Ладно, подумал я, пускай уж лучше в меня стреляет один арикара, чем сто сиуксов. Оставалось только надеяться, что он промахнется. Так он и сделал, но все же ядро из его пушки начисто снесло кончик уха моей Пеструшке; бедная тварь вдруг встала как вкопанная, а я полетел дальше, через ее голову, потому как ни седла, ни стремян на моей лошадке не было. Одна только уздечка. От восторга сиуксы взвыли так, что я чуть не оглох, а их вождь, далеко обогнавший остальных старый Клейменый Конь, подскакал ко мне, нагнулся и, пока я еще не успел подняться на ноги, схватил меня за шкирку.

Свою винтовку я выронил во время падения, поэтому пришлось врезать Клейменому Коню промеж глаз голым кулаком. Я приложил старому черту так крепко, что он вылетел из седла и катился по земле ровно семнадцать с половиной футов, прежде чем зацепился за что-то и сумел остановиться. Я попытался было захапать его пони за уздечку, но проклятая тварь вывернулась и унеслась прочь. Тогда я отшвырнул в сторону чертово одеяло и помчался к деревне на своих двоих.

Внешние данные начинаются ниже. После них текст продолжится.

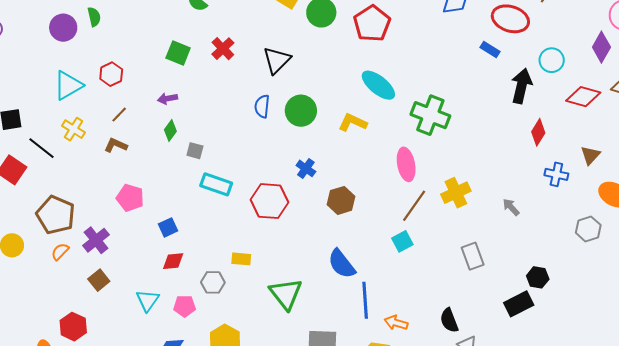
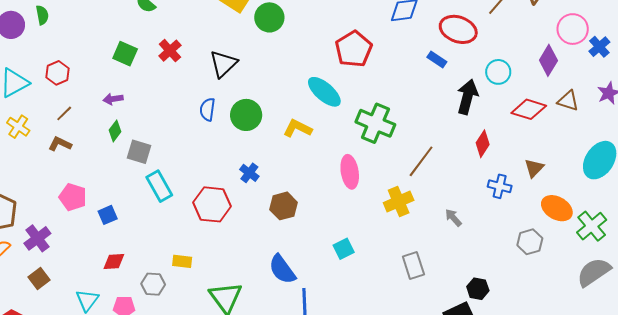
red pentagon: (372, 23) -> (354, 49), moved
gray square: (195, 151) -> (139, 152), size x1.4
cyan rectangle: (216, 184) -> (159, 186), turned 40
brown line: (414, 206) -> (421, 161), moved
blue square: (168, 227) -> (108, 215), moved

Эти глупые сиуксы так удивились, когда Большой Нос прямо у них на глазах превратился в белого человека, что позабыли про свои луки и вспомнили про них, когда я уже пробежал добрую сотню ярдов. А когда они начали стрелять, все их стрелы, кроме одной, пролетели мимо меня, а та одна, пап, к сожалению, поразила меня в то самое место, куда ты прошлой зимой так ловко пнул старика Монтгомери. За это я еще поотрываю этим проклятым тетонам руки по самые яй… ой! по самые колени! Даже если на это уйдет вся моя молодая жизнь без остатка! Ты только подожди, пап: весь народ сиуксов еще не раз проклянет тот час, когда его глупые воины стреляли Элкинсу в спину!

Они снова помчались за мной во весь опор, но было слишком поздно, ведь у меня образовалась чертовски неплохая фора, а в Дакоте пока еще не родился скакун, способный отыграть у меня сто ярдов на дистанции в четверть мили!

Арикары тоже страшно удивились. А некоторые из них от изумления даже попадали с верхушек типи и только чудом не посворачивали себе шеи. Они настолько очумели, что даже не сообразили открыть мне ворота в частоколе, окружавшем деревню, так что мне пришлось открывать их самому. Я с разбегу ударил в эти ужасно хлипкие воротца плечом, сыромятные петли с треском лопнули, и я въехал внутрь верхом на одной из створок.

Сиуксы, вовсю продолжавшие осыпать меня стрелами, едва не влетели следом за мной, но все же в самый последний момент как-то успели осадить коней и прекратили стрельбу, ведь если б они ворвались за мной в деревню, то столкнулись бы с арикарами. В общем-то, я наполовину был уверен, что так оно и будет, ведь сиуксы никогда арикаров за людей не держали, но в этот раз вышло по-другому. И уже через минуту я понял почему.

Тут как раз Толстый Медведь слез с верхушки своего вигвама, а я встал со створки ворот, поднял руку и сказал ему:

— Хао!

— Хао! — ответил он без малейшего воодушевления.

Толстый Медведь был очень толстопузым индейцем, с очень широким и очень добродушным лицом. И если, конечно, не принимать в расчет, что более вороватого парня невозможно было найти на всей Миссури, он был большим другом белых людей, а в особенности моим, поскольку как-то раз я здорово помешал шайенам, когда те уже совсем собрались заживо вытопить из Толстого Медведя весь жир.